Logging is how you debug an app, and it is also how sensitive data quietly leaks out of it. A log line that prints an auth token, a password, or a full API response feels harmless during development, but those logs can be read off the device, swept into crash reports, or left enabled in your release build where anyone with access can see them. Insecure logging is a recognized mobile risk precisely because it is so easy to do by accident. Here is why it matters, what ends up in logs without you meaning to, and how to log without leaking.
Short answer
Insecure logging means writing sensitive data, tokens, passwords, personal information, or full request and response bodies, to the device's logs, where it can be exposed. Per OWASP MASVS, app logs can be read by tools with device access, captured in crash reports and diagnostics, and on older Android by other apps, so sensitive values in logs are a real leak. The fix is to never log sensitive data, strip or disable verbose and debug logging in release builds, redact anything sensitive that must be logged, and check that crash reporters and network loggers are not capturing payloads. Treat logs as readable output, not a private space.
What you should know
- Logs are not private: they can be read with device or diagnostic access.
- Sensitive data does not belong in logs: tokens, passwords, personal data.
- Release builds should be quiet: strip verbose and debug logging.
- Crash reporters capture data: they may sweep up logged values.
- Network loggers log payloads: full request and response bodies leak.
Why is logging sensitive data a risk?
Because logs leave the safety of your code and become readable output. Anything your app writes to the system log can be accessed in several ways: a developer or attacker with device access can read it, diagnostic and bug-report exports include it, crash-reporting services often attach recent logs to reports, and on older Android versions other apps could read the shared log. So a token or password printed to the log is no longer contained in your running app; it sits in a place other parties can reach. The reason this is such a common finding is that the logging that exposes it was usually added for legitimate debugging and simply never removed, so an app that runs perfectly can still be spilling sensitive values into its logs the whole time.
What ends up in logs by accident?
More than developers expect, usually through convenience logging. The table lists the common culprits.
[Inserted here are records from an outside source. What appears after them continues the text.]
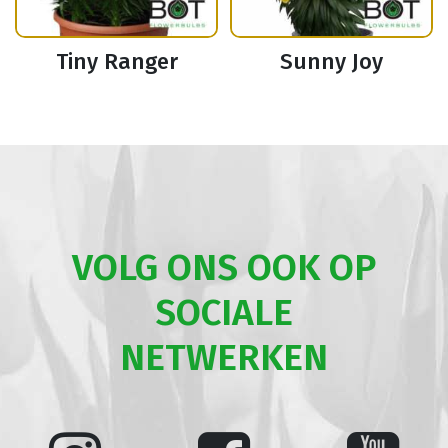
Tiny Ranger
Sunny Joy
VOLG ONS OOK OP
SOCIALE
NETWERKEN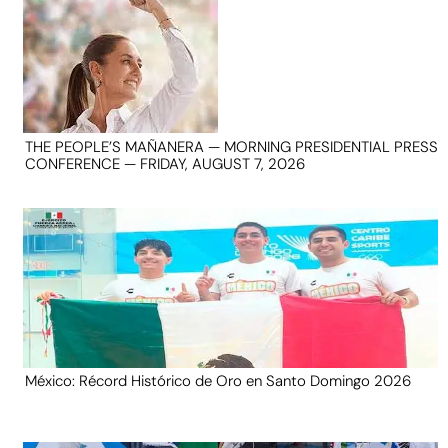
THE PEOPLE’S MAÑANERA — MORNING PRESIDENTIAL PRESS
CONFERENCE — FRIDAY, AUGUST 7, 2026
México: Récord Histórico de Oro en Santo Domingo 2026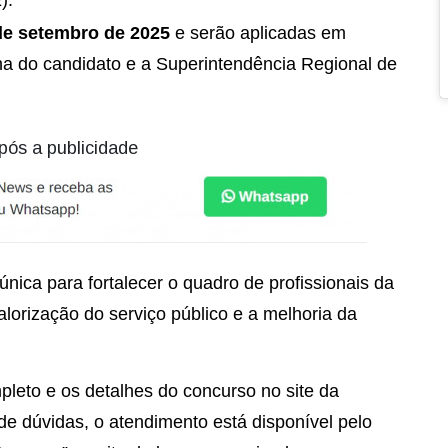
).
de setembro de 2025
e serão aplicadas em
ha do candidato e a Superintendência Regional de
pós a publicidade
nica para fortalecer o quadro de profissionais da
orização do serviço público e a melhoria da
pleto e os detalhes do concurso no site da
de dúvidas, o atendimento está disponível pelo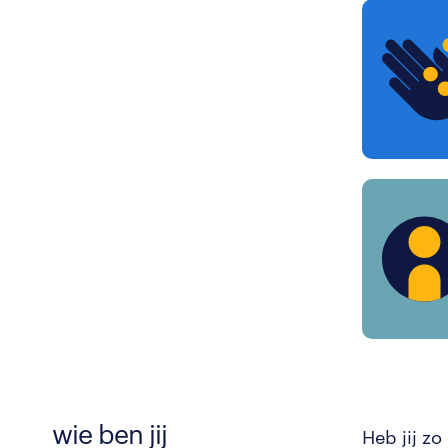
wie ben jij
Heb jij zo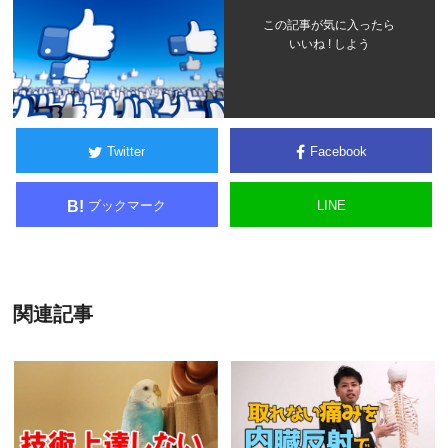
この記事が気に入ったら
いいね ! しよう
Twitter
Facebook
ブックマーク
LINE
B!
関連記事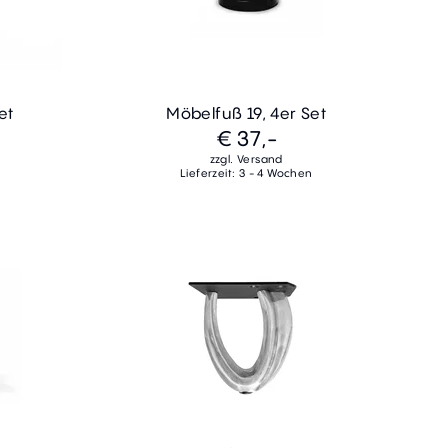
et
Möbelfuß 19, 4er Set
€ 37,-
zzgl. Versand
Lieferzeit: 3 - 4 Wochen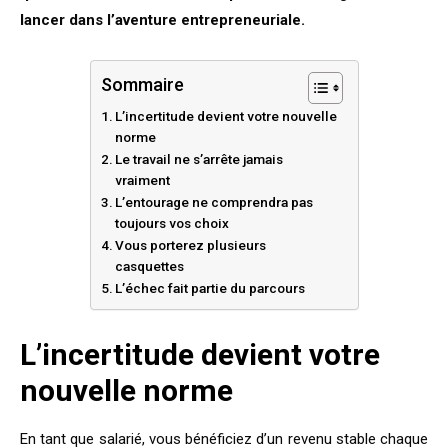
lancer dans l’aventure entrepreneuriale.
Sommaire
L’incertitude devient votre nouvelle
norme
Le travail ne s’arrête jamais
vraiment
L’entourage ne comprendra pas
toujours vos choix
Vous porterez plusieurs
casquettes
L’échec fait partie du parcours
L’incertitude devient votre
nouvelle norme
En tant que salarié, vous bénéficiez d’un revenu stable chaque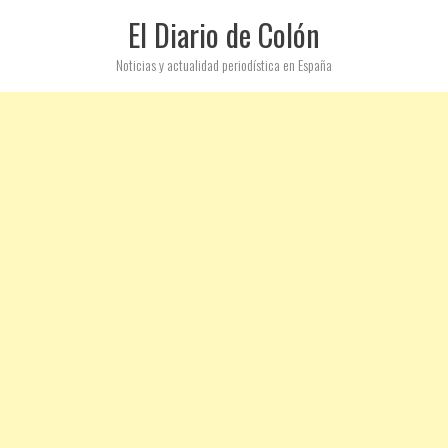
El Diario de Colón
Noticias y actualidad periodística en España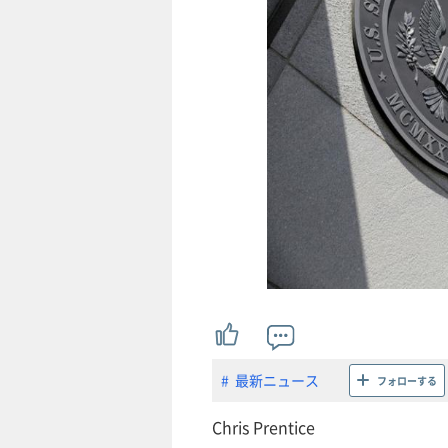
最新ニュース
フォローする
Chris Prentice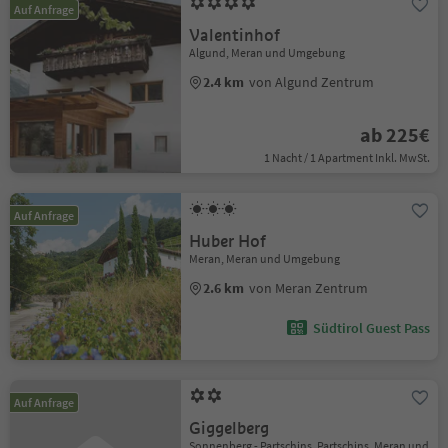
Auf Anfrage
Valentinhof
Algund, Meran und Umgebung
2.4 km
von Algund Zentrum
ab 225€
1 Nacht / 1 Apartment Inkl. MwSt.
Auf Anfrage
Huber Hof
Meran, Meran und Umgebung
2.6 km
von Meran Zentrum
Südtirol Guest Pass
Auf Anfrage
Giggelberg
Sonnenberg - Partschins, Partschins, Meran und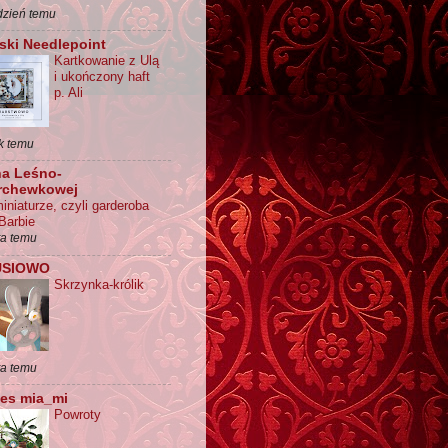
dzień temu
ski Needlepoint
Kartkowanie z Ulą
i ukończony haft
p. Ali
k temu
na Leśno-
rchewkowej
iniaturze, czyli garderoba
 Barbie
ta temu
USIOWO
Skrzynka-królik
ta temu
es mia_mi
Powroty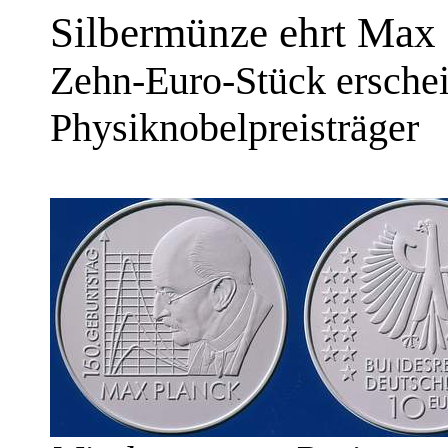
Silbermünze ehrt Max 
Zehn-Euro-Stück erschei
Physiknobelpreisträger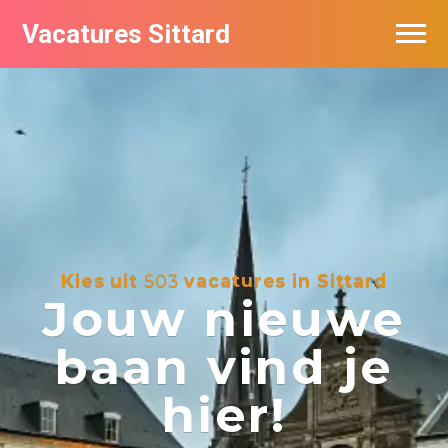
Vacatures Sittard
Vacatures per bedrijf
De populairste vacatures in Sittard
Kies uit
503
vacatures in Sittard
Jouw nieuwe
baan vind je
hier!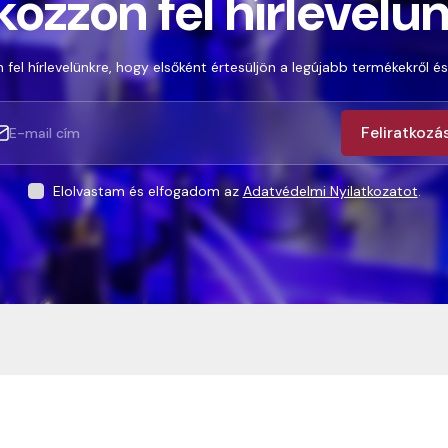
kozzon fel hírlevelü
 fel hírlevelünkre, hogy elsőként értesüljön a legújabb termékekről és
Feliratkozá
Elolvastam és elfogadom az
Adatvédelmi Nyilatkozatot
.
| Source | What it leaks |
|---|---|
| Debug logging left in release | Whatever you logged during development |
| Logging full API requests and responses | Tokens, credentials, and personal data in payloads |
| Exception and crash logging | Sensitive values present at the point of failure |
| Network inspection libraries | Complete request and response bodies |
| Logging user input or state | Passwords, messages, and other personal data |
The recurring theme is that the data was logged to help debugging and then forgotten. Logging an entire HTTP response to diagnose an issue, then shipping that code, means every response, including any tokens or personal data it carried, goes to the log in production. Likewise, a network inspection library that prints full payloads is fine in development and a leak in release.
How do you log safely?
Keep sensitive data out of logs, and make release builds quiet. The first rule is simply not to log sensitive values, tokens, passwords, keys, personal data, at all; if you must log around them, redact or omit the sensitive parts rather than printing the whole object or response. Use log levels properly and disable verbose and debug logging in release builds, so the detailed logging that is useful in development does not ship. Review your crash reporter and any network inspection or HTTP logging library to confirm they are not capturing payloads or attaching sensitive logs in production, and configure them to redact. The principle is that what is acceptable to log in a debug build is often not acceptable in release, so the release build should log only what is safe for anyone to read.
What to watch out for
The first trap is verbose or debug logging left enabled in the release build, which keeps printing whatever you logged during development. The second is logging full requests and responses, which sweeps up tokens and personal data in the payloads. The third is a crash reporter or network logger quietly capturing sensitive values; review their configuration. A pre-submission scan such as PTKD.com (https://ptkd.com) reads the compiled APK, AAB, or IPA against OWASP MASVS and surfaces logging behavior and sensitive data handling, so you can catch a release build that logs sensitive information before it ships. Removing the sensitive logging and quieting release builds is the fix.
What to take away
- Insecure logging writes sensitive data to logs that can be read with device access, captured in crash reports, or, on older Android, read by other apps.
- The common cause is debug logging or full request and response logging left in the release build, plus crash and network loggers capturing payloads.
- Never log sensitive values, redact what must be logged, and disable verbose and debug logging in release builds.
- Review your crash reporter and network loggers, and use a pre-submission scan such as PTKD.com to catch sensitive data in your app's logging before launch.